Your assignment → In the records that follow, find each line with the word "votre" and copy it.

Data for the task →
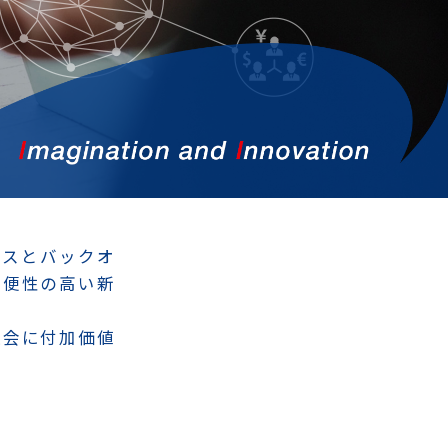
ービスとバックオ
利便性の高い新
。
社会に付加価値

---

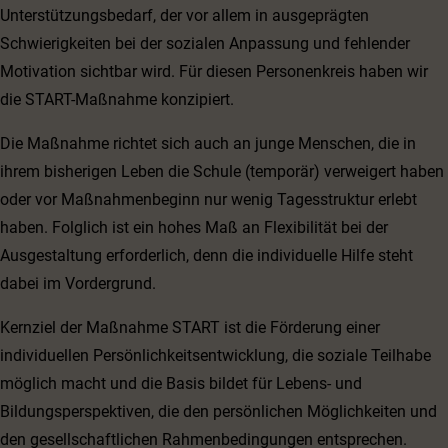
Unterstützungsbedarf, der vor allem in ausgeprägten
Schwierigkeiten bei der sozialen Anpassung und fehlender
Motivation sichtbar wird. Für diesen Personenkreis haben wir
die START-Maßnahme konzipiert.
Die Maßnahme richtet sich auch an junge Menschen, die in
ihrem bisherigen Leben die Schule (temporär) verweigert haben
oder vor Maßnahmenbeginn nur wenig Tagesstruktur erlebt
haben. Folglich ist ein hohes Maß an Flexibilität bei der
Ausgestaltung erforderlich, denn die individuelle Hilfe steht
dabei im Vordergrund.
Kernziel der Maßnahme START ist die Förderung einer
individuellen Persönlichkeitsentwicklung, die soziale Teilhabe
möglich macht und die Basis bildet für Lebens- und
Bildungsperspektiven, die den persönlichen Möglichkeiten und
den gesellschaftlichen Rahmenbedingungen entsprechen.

...

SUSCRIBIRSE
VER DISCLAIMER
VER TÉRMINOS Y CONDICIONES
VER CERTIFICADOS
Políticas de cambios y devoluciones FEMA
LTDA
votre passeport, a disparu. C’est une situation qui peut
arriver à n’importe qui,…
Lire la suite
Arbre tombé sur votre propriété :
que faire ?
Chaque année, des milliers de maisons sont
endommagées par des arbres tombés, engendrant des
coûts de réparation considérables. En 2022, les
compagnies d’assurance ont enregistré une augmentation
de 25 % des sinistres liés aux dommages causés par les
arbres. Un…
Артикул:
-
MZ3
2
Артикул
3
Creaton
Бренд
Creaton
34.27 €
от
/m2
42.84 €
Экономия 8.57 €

Written reply →
votre passeport, a disparu. C’est une situation qui peut
Arbre tombé sur votre propriété :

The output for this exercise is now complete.